The question of what is the true religion, or indeed whether there is such a thing as the true religion, is a question for theologians. Why religion exists and why some succeed and others fade is a question for philosophers and historians. Whether a particular belief constitutes a religion, a philosophy or a political opinion can, however, be a question which has to be decided by lawyers. Now that legislation has been passed, dealing with religious discrimination and religious hatred, courts may find themselves having to draw fine distinctions between religious beliefs, philosophical beliefs, political beliefs and personal opinions. Depending on the particular wording of the legislation in question, where the courts draw the line could determine whether or not a person is guilty of unlawful discrimination or guilty of particular criminal offences.

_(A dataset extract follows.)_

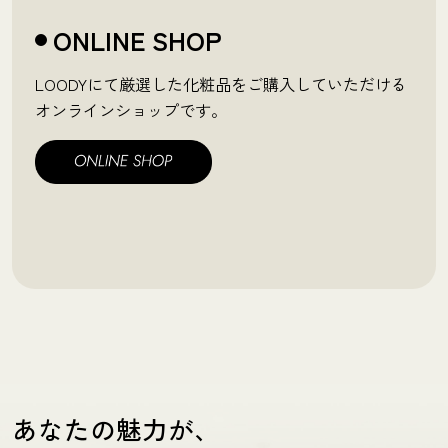
ONLINE SHOP
LOODYにて厳選した化粧品をご購入していただける
オンラインショップです。
あなたの魅力が、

For example, religiously aggravated criminal offences (Chapter 7) and the criminal offence of religious hatred (Chapter 8) both involve hostility or hatred towards ‘a group of persons defined by reference to religious belief or lack of religious belief’, i.e. it is clear that these particular pieces of legislation only apply in relation to ‘religious belief’. Article 9 of the European Convention of Human Rights (Chapter 2), by contrast, applies to either ‘religion or belief’. In employment legislation (Chapter 4), tribunals have to consider discrimination based on ‘any religion, religious belief, or similar philosophical belief’, whilst s 44 of the Equality Act 2006 (Chapter 3) defines ‘religion or belief’ as follows:
  1. ‘religion’ means any religion,
  2. ‘belief’ means any religious or philosophical belief,
  3. a reference to religion includes a reference to lack of religion, and
  4. a reference to belief includes a reference to lack of belief.
Whilst Art 2 of the First Protocol of the European Convention on Human Rights (Chapters 2 and 5) refer to ‘religious and philosophical convictions’.
The Oxford English Dictionary offers the following definitions:
Religion A particular system of faith and worship. Action or conduct indicating a belief in, reverence for, and desire to please, a divine ruling power; the exercise or practice of rites or observances implying this. Recognition on the part of man of some higher unseen power as having control of his destiny and as being entitled to obedience, reverence and worship.
Belief Mental acceptance of a proposition, statement or fact as true, on the ground of authority or evidence; assent of the mind to a statement, or the truth of a fact beyond observation on the testimony of another, or to fact or truth on the evidence of consciousness; the mental condition involved in this assent.
Philosophy A particular system of ideas relating to the general scheme of the universe; a philosophical system or theory. Also more generally, a set of opinions, ideas or principles, a basic theory, a view or outlook. Used especially of knowledge obtained by natural reason, in contrast to revealed knowledge.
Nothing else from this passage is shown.